**Records supplied**.
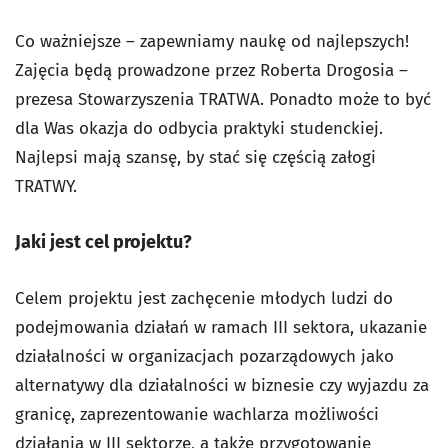
Co ważniejsze – zapewniamy naukę od najlepszych!
Zajęcia będą prowadzone przez Roberta Drogosia –
prezesa Stowarzyszenia TRATWA. Ponadto może to być
dla Was okazja do odbycia praktyki studenckiej.
Najlepsi mają szansę, by stać się częścią załogi
TRATWY.
Jaki jest cel projektu?
Celem projektu jest zachęcenie młodych ludzi do
podejmowania działań w ramach III sektora, ukazanie
działalności w organizacjach pozarządowych jako
alternatywy dla działalności w biznesie czy wyjazdu za
granicę, zaprezentowanie wachlarza możliwości
działania w III sektorze, a także przygotowanie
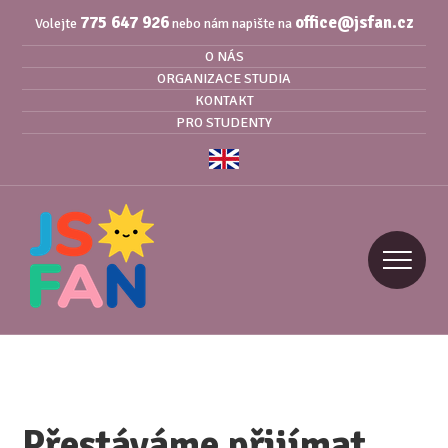
775 647 926
office@jsfan.cz
Volejte
nebo nám napište na
O NÁS
ORGANIZACE STUDIA
KONTAKT
PRO STUDENTY
Přestáváme přijímat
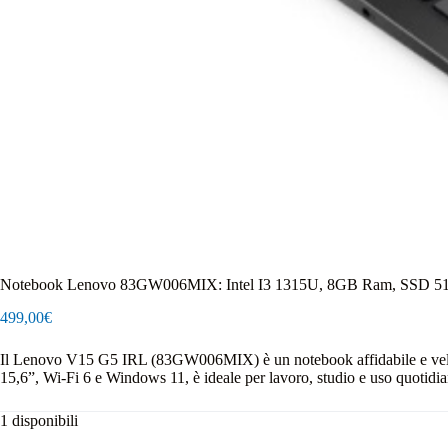
Notebook Lenovo 83GW006MIX: Intel I3 1315U, 8GB Ram, SSD 51
499,00
€
Il Lenovo V15 G5 IRL (83GW006MIX) è un notebook affidabile e ve
15,6”, Wi‑Fi 6 e Windows 11, è ideale per lavoro, studio e uso quotidi
1 disponibili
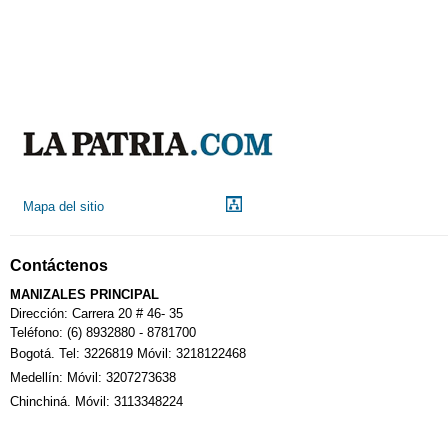
Mapa del sitio
Contáctenos
MANIZALES PRINCIPAL
Dirección: Carrera 20 # 46- 35
Teléfono: (6) 8932880 - 8781700
Bogotá. Tel: 3226819 Móvil: 3218122468
Medellín: Móvil: 3207273638
Chinchiná. Móvil: 3113348224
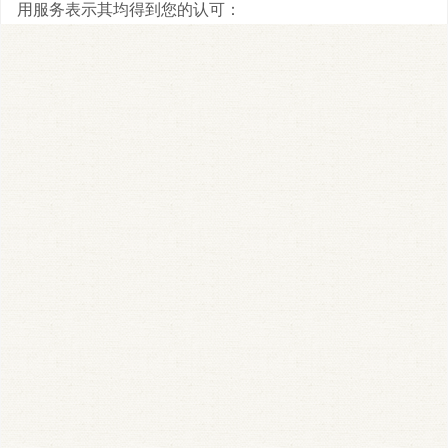
用服务表示其均得到您的认可：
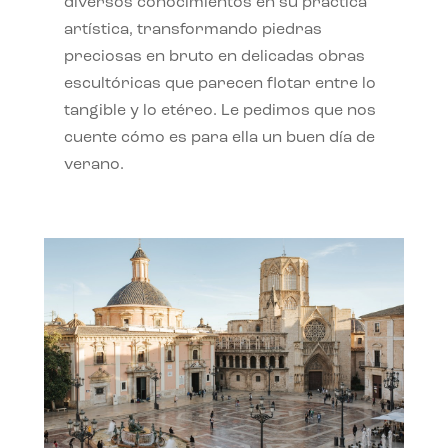
diversos conocimientos en su práctica
artística, transformando piedras
preciosas en bruto en delicadas obras
escultóricas que parecen flotar entre lo
tangible y lo etéreo. Le pedimos que nos
cuente cómo es para ella un buen día de
verano.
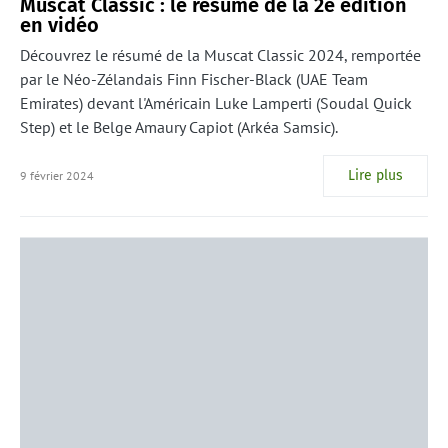
Muscat Classic : le résumé de la 2e édition
en vidéo
Découvrez le résumé de la Muscat Classic 2024, remportée
par le Néo-Zélandais Finn Fischer-Black (UAE Team
Emirates) devant l'Américain Luke Lamperti (Soudal Quick
Step) et le Belge Amaury Capiot (Arkéa Samsic).
Lire plus
9 février 2024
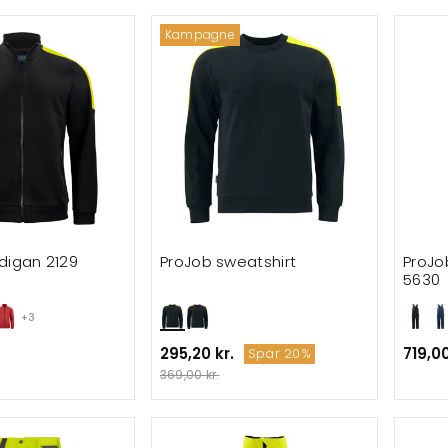
Kampagne
digan 2129
ProJob sweatshirt
ProJo
5630
+3
295,20 kr.
719,00
Spar 20%
369,00 kr.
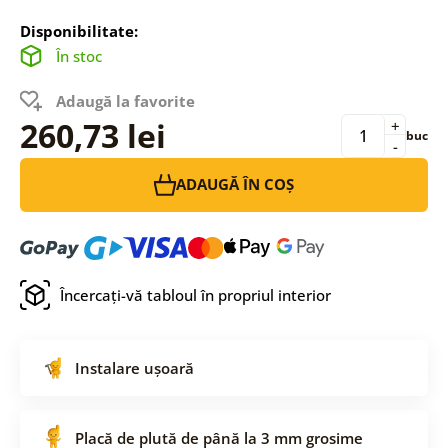
Disponibilitate:
În stoc
Adaugă la favorite
260,73 lei
+
buc
-
ADAUGĂ ÎN COȘ
Încercați-vă tabloul în propriul interior
Instalare ușoară
Placă de plută de până la 3 mm grosime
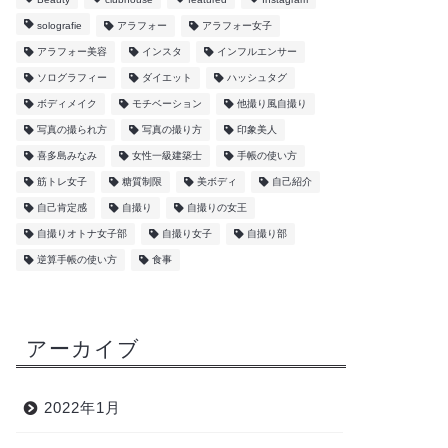
solografie
アラフォー
アラフォー女子
アラフォー美容
インスタ
インフルエンサー
ソログラフィー
ダイエット
ハッシュタグ
ボディメイク
モチベーション
他撮り風自撮り
写真の撮られ方
写真の撮り方
印象美人
喜多島みなみ
女性一級建築士
手帳の使い方
筋トレ女子
糖質制限
美ボディ
自己紹介
自己肯定感
自撮り
自撮りの女王
自撮りオトナ女子部
自撮り女子
自撮り部
逆算手帳の使い方
食事
アーカイブ
2022年1月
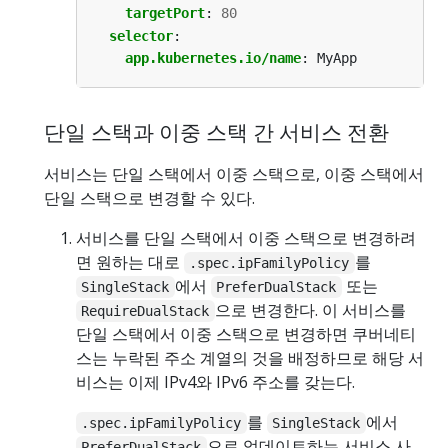
targetPort
:
80
selector
:
app.kubernetes.io/name
:
MyApp
단일 스택과 이중 스택 간 서비스 전환
서비스는 단일 스택에서 이중 스택으로, 이중 스택에서
단일 스택으로 변경할 수 있다.
서비스를 단일 스택에서 이중 스택으로 변경하려
면 원하는 대로
를
.spec.ipFamilyPolicy
에서
또는
SingleStack
PreferDualStack
으로 변경한다. 이 서비스를
RequireDualStack
단일 스택에서 이중 스택으로 변경하면 쿠버네티
스는 누락된 주소 계열의 것을 배정하므로 해당 서
비스는 이제 IPv4와 IPv6 주소를 갖는다.
를
에서
.spec.ipFamilyPolicy
SingleStack
으로 업데이트하는 서비스 사
PreferDualStack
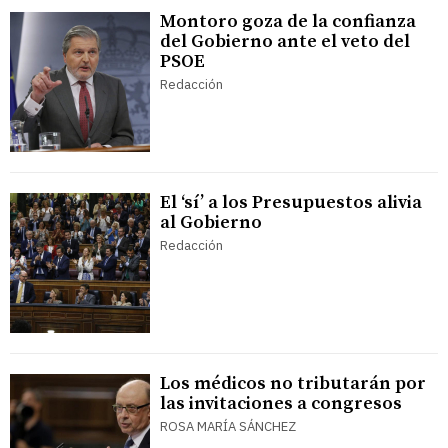
Montoro goza de la confianza
del Gobierno ante el veto del
PSOE
Redacción
El ‘sí’ a los Presupuestos alivia
al Gobierno
Redacción
Los médicos no tributarán por
las invitaciones a congresos
ROSA MARÍA SÁNCHEZ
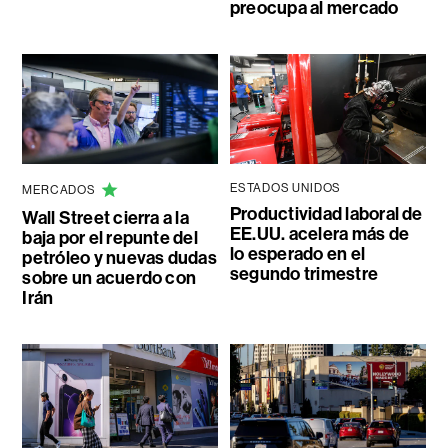
preocupa al mercado
ESTADOS UNIDOS
MERCADOS
Productividad laboral de
Wall Street cierra a la
EE.UU. acelera más de
baja por el repunte del
lo esperado en el
petróleo y nuevas dudas
segundo trimestre
sobre un acuerdo con
Irán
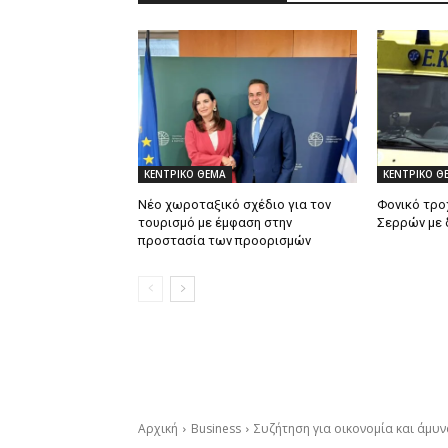
ΚΕΝΤΡΙΚΟ ΘΕΜΑ
ΚΕΝΤΡΙΚΟ Θ
Νέο χωροταξικό σχέδιο για τον
Φονικό τρο
τουρισμό με έμφαση στην
Σερρών με 
προστασία των προορισμών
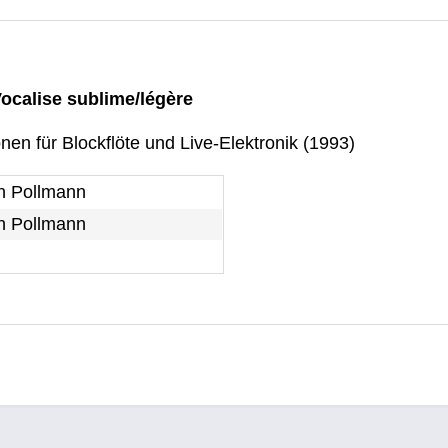
- Vocalise sublime/légère
nen für Blockflöte und Live-Elektronik (1993)
ch Pollmann
ch Pollmann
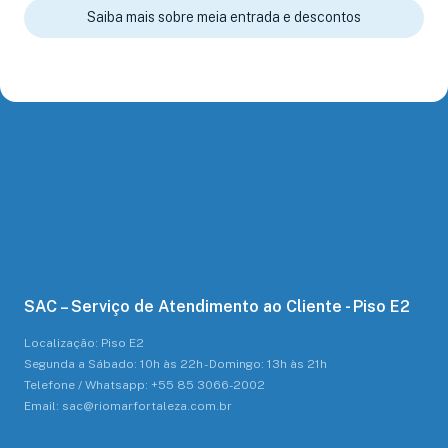
Saiba mais sobre meia entrada e descontos
SAC – Serviço de Atendimento ao Cliente - Piso E2
Localização: Piso E2
Segunda a Sábado: 10h às 22h - Domingo: 13h às 21h
Telefone / Whatsapp: +55 85 3066-2002
Email: sac@riomarfortaleza.com.br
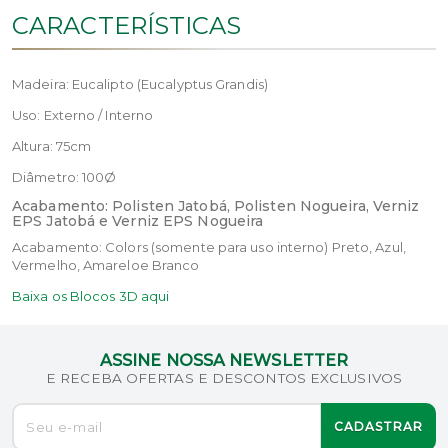
CARACTERÍSTICAS
Madeira: Eucalipto (Eucalyptus Grandis)
Uso: Externo / Interno
Altura: 75cm
Diâmetro: 100Ø
Acabamento: Polisten Jatobá, Polisten Nogueira, Verniz
EPS Jatobá e Verniz EPS Nogueira
Acabamento: Colors (somente para uso interno) Preto, Azul,
Vermelho, Amareloe Branco
Baixa os Blocos 3D aqui
ASSINE NOSSA NEWSLETTER
E RECEBA OFERTAS E DESCONTOS EXCLUSIVOS
CADASTRAR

**What you will do**. Type the entries again verbatim. Drop the images.

**Task answer**.
Co ważniejsze – zapewniamy naukę od najlepszych!
Zajęcia będą prowadzone przez Roberta Drogosia –
prezesa Stowarzyszenia TRATWA. Ponadto może to być
dla Was okazja do odbycia praktyki studenckiej.
Najlepsi mają szansę, by stać się częścią załogi
TRATWY.
Jaki jest cel projektu?
Celem projektu jest zachęcenie młodych ludzi do
podejmowania działań w ramach III sektora, ukazanie
działalności w organizacjach pozarządowych jako
alternatywy dla działalności w biznesie czy wyjazdu za
granicę, zaprezentowanie wachlarza możliwości
działania w III sektorze, a także przygotowanie
775 647 926
office@jsfan.cz
Volejte
nebo nám napište na
O NÁS
ORGANIZACE STUDIA
KONTAKT
PRO STUDENTY
Přestáváme přijímat
Notebook Lenovo 83GW006MIX: Intel I3 1315U, 8GB Ram, SSD 51
499,00
€
Il Lenovo V15 G5 IRL (83GW006MIX) è un notebook affidabile e ve
15,6”, Wi‑Fi 6 e Windows 11, è ideale per lavoro, studio e uso quotidi
1 disponibili
Mapa del sitio
Contáctenos
MANIZALES PRINCIPAL
Dirección: Carrera 20 # 46- 35
Teléfono: (6) 8932880 - 8781700
Bogotá. Tel: 3226819 Móvil: 3218122468
Medellín: Móvil: 3207273638
Chinchiná. Móvil: 3113348224
用服务表示其均得到您的认可：
diversos conocimientos en su práctica
artística, transformando piedras
preciosas en bruto en delicadas obras
escultóricas que parecen flotar entre lo
tangible y lo etéreo. Le pedimos que nos
cuente cómo es para ella un buen día de
verano.
Muscat Classic : le résumé de la 2e édition
en vidéo
Découvrez le résumé de la Muscat Classic 2024, remportée
par le Néo-Zélandais Finn Fischer-Black (UAE Team
Emirates) devant l'Américain Luke Lamperti (Soudal Quick
Step) et le Belge Amaury Capiot (Arkéa Samsic).
Lire plus
9 février 2024
Kampagne
digan 2129
ProJob sweatshirt
ProJo
5630
+3
295,20 kr.
719,00
Spar 20%
369,00 kr.
Disponibilitate:
În stoc
Adaugă la favorite
260,73 lei
+
buc
-
ADAUGĂ ÎN COȘ
Încercați-vă tabloul în propriul interior
Instalare ușoară
Placă de plută de până la 3 mm grosime
solografie
アラフォー
アラフォー女子
アラフォー美容
インスタ
インフルエンサー
ソログラフィー
ダイエット
ハッシュタグ
ボディメイク
モチベーション
他撮り風自撮り
写真の撮られ方
写真の撮り方
印象美人
喜多島みなみ
女性一級建築士
手帳の使い方
筋トレ女子
糖質制限
美ボディ
自己紹介
自己肯定感
自撮り
自撮りの女王
自撮りオトナ女子部
自撮り女子
自撮り部
逆算手帳の使い方
食事
アーカイブ
2022年1月
targetPort
:
80
selector
:
app.kubernetes.io/name
:
MyApp
단일 스택과 이중 스택 간 서비스 전환
서비스는 단일 스택에서 이중 스택으로, 이중 스택에서
단일 스택으로 변경할 수 있다.
서비스를 단일 스택에서 이중 스택으로 변경하려
면 원하는 대로
를
.spec.ipFamilyPolicy
에서
또는
SingleStack
PreferDualStack
으로 변경한다. 이 서비스를
RequireDualStack
단일 스택에서 이중 스택으로 변경하면 쿠버네티
스는 누락된 주소 계열의 것을 배정하므로 해당 서
비스는 이제 IPv4와 IPv6 주소를 갖는다.
를
에서
.spec.ipFamilyPolicy
SingleStack
으로 업데이트하는 서비스 사
PreferDualStack
Montoro goza de la confianza
del Gobierno ante el veto del
PSOE
Redacción
El ‘sí’ a los Presupuestos alivia
al Gobierno
Redacción
Los médicos no tributarán por
las invitaciones a congresos
ROSA MARÍA SÁNCHEZ
preocupa al mercado
ESTADOS UNIDOS
MERCADOS
Productividad laboral de
Wall Street cierra a la
EE.UU. acelera más de
baja por el repunte del
lo esperado en el
petróleo y nuevas dudas
segundo trimestre
sobre un acuerdo con
Irán
ΚΕΝΤΡΙΚΟ ΘΕΜΑ
ΚΕΝΤΡΙΚΟ Θ
Νέο χωροταξικό σχέδιο για τον
Φονικό τρο
τουρισμό με έμφαση στην
Σερρών με 
προστασία των προορισμών
- Vocalise sublime/légère
nen für Blockflöte und Live-Elektronik (1993)
ch Pollmann
ch Pollmann
Saiba mais sobre meia entrada e descontos
SAC – Serviço de Atendimento ao Cliente - Piso E2
Localização: Piso E2
Segunda a Sábado: 10h às 22h - Domingo: 13h às 21h
Telefone / Whatsapp: +55 85 3066-2002
Email: sac@riomarfortaleza.com.br
CARACTERÍSTICAS
Madeira: Eucalipto (Eucalyptus Grandis)
Uso: Externo / Interno
Altura: 75cm
Diâmetro: 100Ø
Acabamento: Polisten Jatobá, Polisten Nogueira, Verniz
EPS Jatobá e Verniz EPS Nogueira
Acabamento: Colors (somente para uso interno) Preto, Azul,
Vermelho, Amareloe Branco
Baixa os Blocos 3D aqui
ASSINE NOSSA NEWSLETTER
E RECEBA OFERTAS E DESCONTOS EXCLUSIVOS
CADASTRAR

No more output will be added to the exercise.